È un tempo buio e tempestoso quello che stiamo vivendo. Senza neanche più, a difenderci, un asso dell’aviazione della Prima guerra mondiale come Snoopy. Lo spericolato bracchetto che, a bordo della sua cuccia trasformata in biplano da caccia Sopwith Camel, indossati occhialoni, casco da pilota e sciarpa svolazzante, intrecciava epici duelli aerei con il triplano Fokker del malvagio barone (rosso) Manfred von Richthofen, l’unico che incarnasse negli anni sessanta della contestazione, della guerra in Vietnam, il “nemico” sul quale tutta l’America concordava.

Certo, capitava a volte che, duellando sui cieli di Francia, il pericoloso quanto invisibile avversario – costantemente maledetto a gran voce: “Un giorno ti avrò Barone Rosso” – gli sforacchiasse la cuccia, ops scusate: la carlinga, e Snoopy fosse costretto ad abbandonare il suo biplano atterrando, vergognosamente, sulla propria scodella, o talvolta si paracadutasse dietro le linee nemiche dove, immancabilmente, avrebbe incontrato affascinanti ragazze francesi da corteggiare, offrendo loro orzate o ciambelle.

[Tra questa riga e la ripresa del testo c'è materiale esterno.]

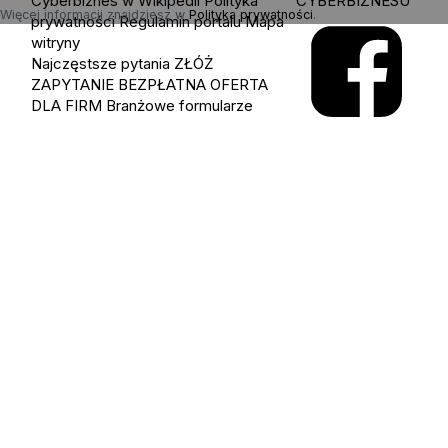
Cyberbiznes w Wikipedii
Polityka
CYBERBIZNESU
Więcej informacji znajdziesz w
Polityka prywatności
.
prywatności
Regulamin portalu
Mapa
witryny
Najczęstsze pytania
ZŁÓŻ
ZAPYTANIE
BEZPŁATNA OFERTA
DLA FIRM
Branżowe formularze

Il fatto è che, dal 12 febbraio 2000, siamo rimasti orfani del papà di Snoopy, il cantastorie Charles M. Schulz (del quale il 26 novembre 2022 ricorre il centesimo anniversario dalla nascita), “rassicurante anomalia della modestia nell’epoca della vanità e del marketing”, ebbe a descriverlo Vittorio Zucconi; “geniale creatore delle avventure più miti, più dolci, più limpide dell’ultimo mezzo secolo”, scrisse di lui Fernanda Pivano. […]

Charles Schulz aveva avuto un’educazione luterana, ma, come ricordava lui stesso: «la domenica a mio padre piaceva andare a pesca, e così non andavamo mai in chiesa». Fin quando scoppia la guerra e Sparky parte per il fronte europeo, assegnato alla compagnia Bravo dell’Ottavo Battaglione di Fanteria Corazzata.

Tornato a casa con i gradi di sergente, sano e salvo, comincia a frequentare la “Chiesa di Dio”, una delle tante chiese protestanti americane, «semplicemente per un sentimento di gratitudine: per essere sopravvissuto alla guerra. Sentivo che Dio mi proteggeva, mi aiutava e mi dava la forza di sopravvivere. Ho sempre sentito che in quei tre anni di guerra qualcosa mi ha aiutato a vivere perché non mi hanno mai sparato né ferito». […]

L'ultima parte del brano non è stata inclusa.